A ball is shot from a compressed air gun at twice its terminal speed

The magnitude of the drag force is given by

Fd = -1/2*rho*v^2*Cd*A.

Where rho is the density of air, v is the velocity, Cd is the drag coefficient, and A is the cross-sectional area.

At the terminal velocity, vt, this will be equal and opposite to the gravitational force

1/2*rho*vt^2*Cd*A = m*g

Now, because the drag force is proportional to the square of the velocity, if we double the velocity the magnitude of the drag force will increase by a factor of 4.

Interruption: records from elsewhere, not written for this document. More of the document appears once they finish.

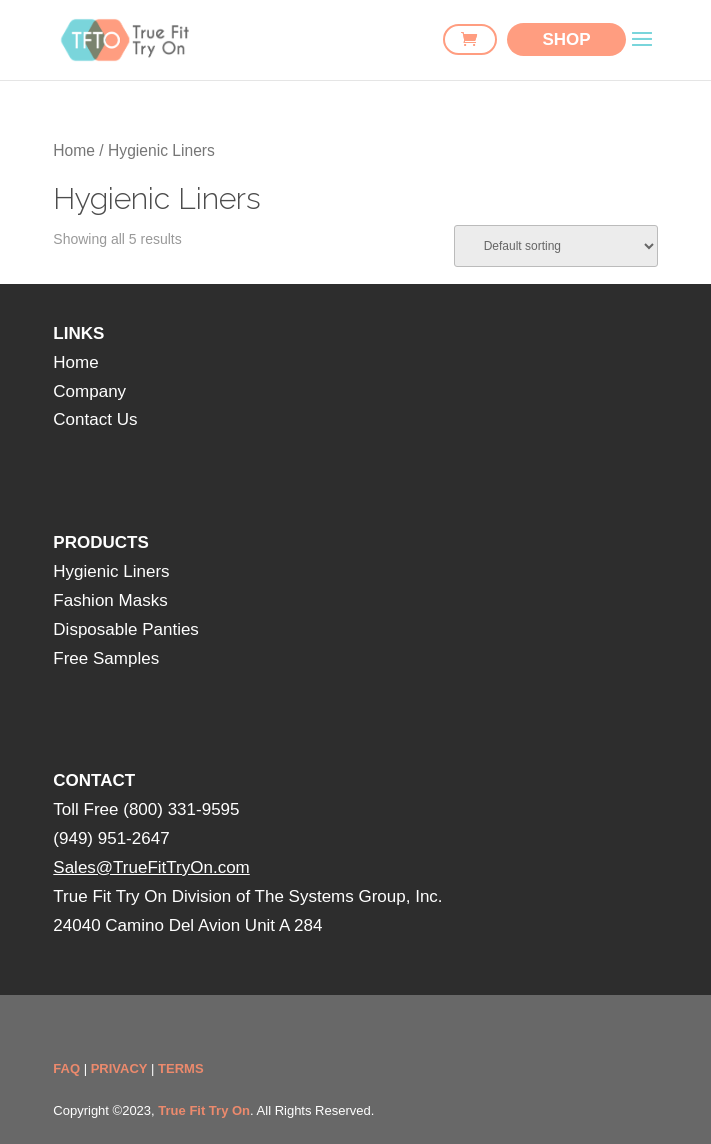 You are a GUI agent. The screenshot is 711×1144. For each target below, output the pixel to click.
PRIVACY (119, 1068)
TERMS (181, 1068)
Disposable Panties (126, 629)
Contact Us (95, 419)
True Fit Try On (204, 1110)
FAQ (66, 1068)
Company (89, 391)
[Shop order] (556, 246)
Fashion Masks (110, 600)
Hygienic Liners (111, 571)
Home (74, 150)
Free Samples (106, 658)
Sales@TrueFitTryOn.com (151, 867)
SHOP (566, 39) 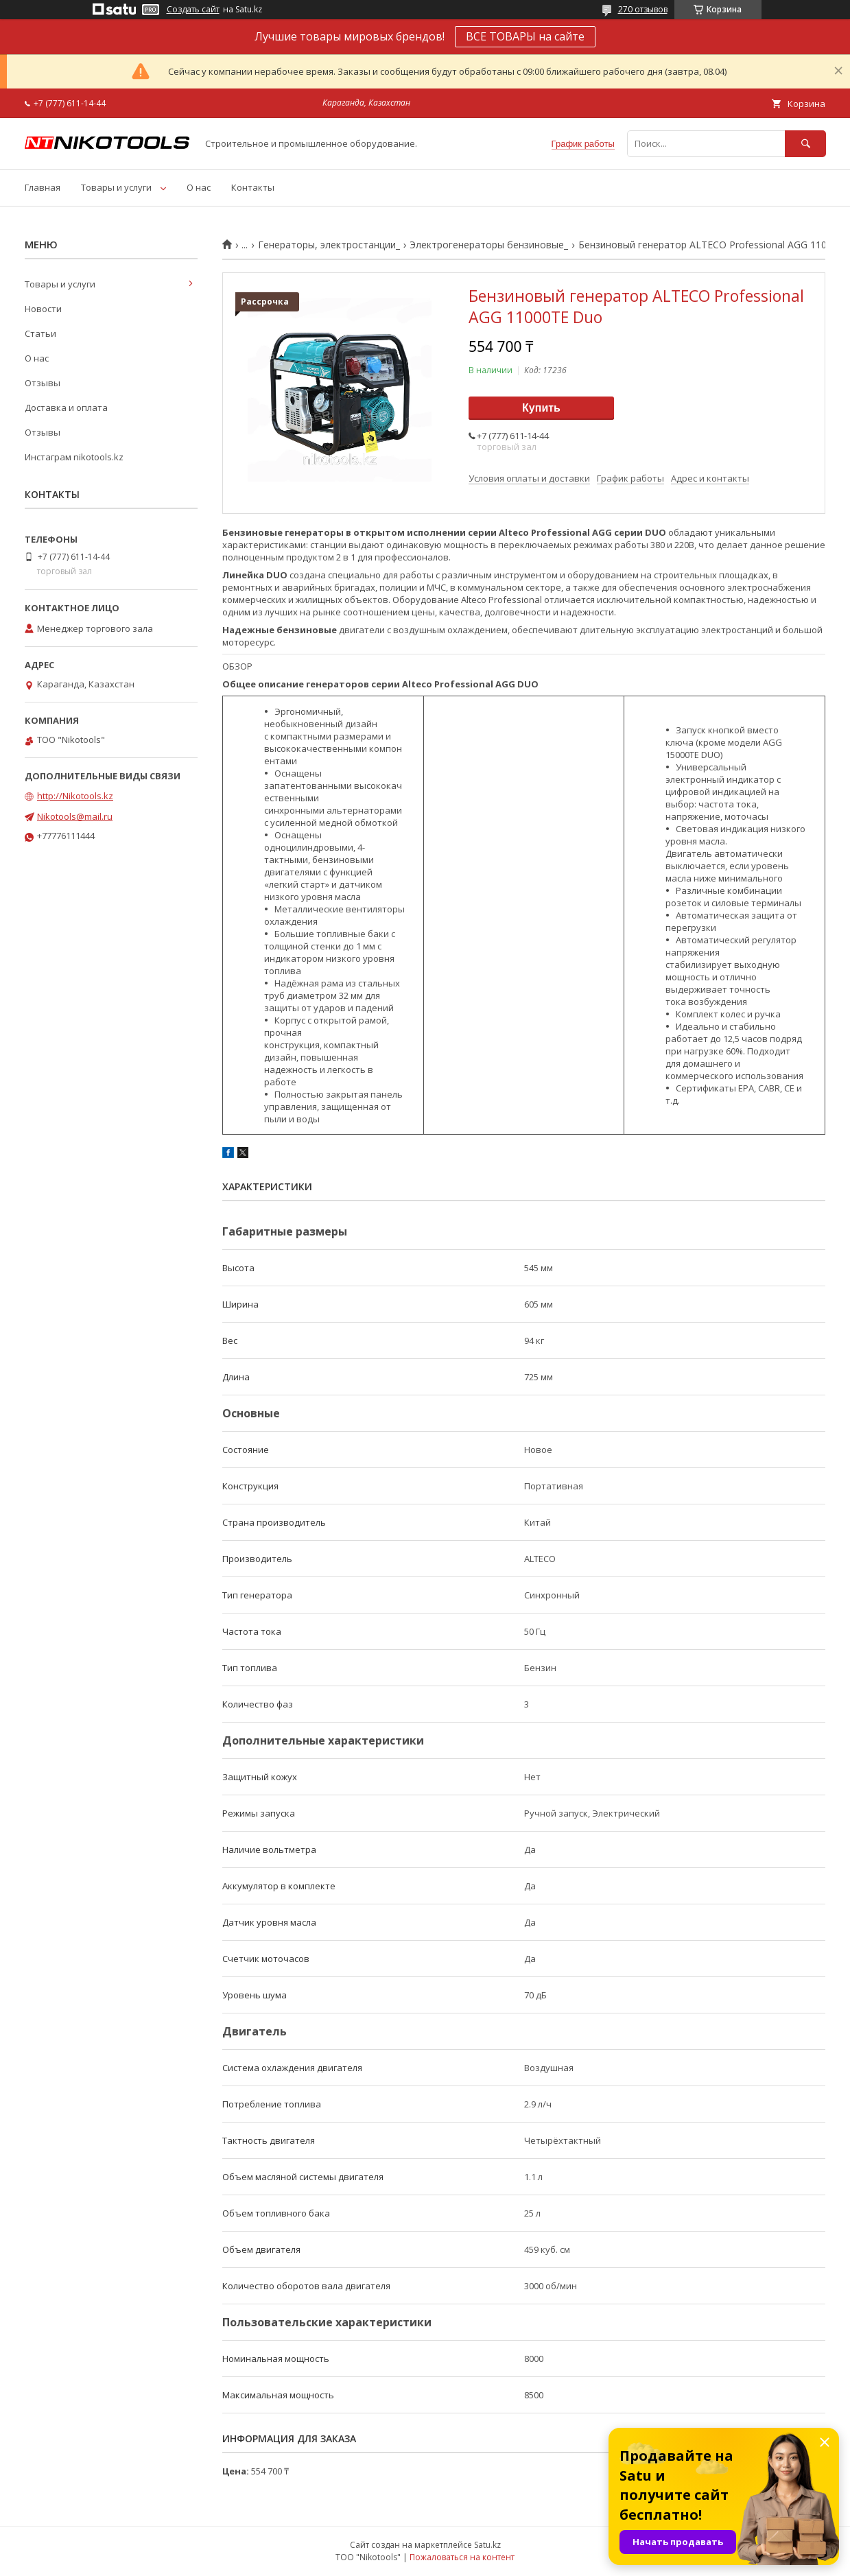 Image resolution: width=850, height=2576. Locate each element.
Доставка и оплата (66, 407)
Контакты (252, 187)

Fd = 1/2*rho*(2*vt)^2*Cd*A
Fd = 1/2*rho*4*vt^2*Cd*A
Fd = 4*(1/2*rho*vt^2*Cd*A)
Fd = 4*m*g

So the drag force is 4 times the acceleration due to gravity, and

m*a = 4*m*g
a = 4*g

the acceleration is 4*g.

This drag force will always act in the direction opposite to the motion of the ball. When the ball is shot straight up gravity and the drag force will be acting in the same direction. So

a = 4*g + g
a = 5*g.

When the ball is fired downwards the drag force will be acting in the opposite direction to gravity.

a = 4*g - g
a = 3*g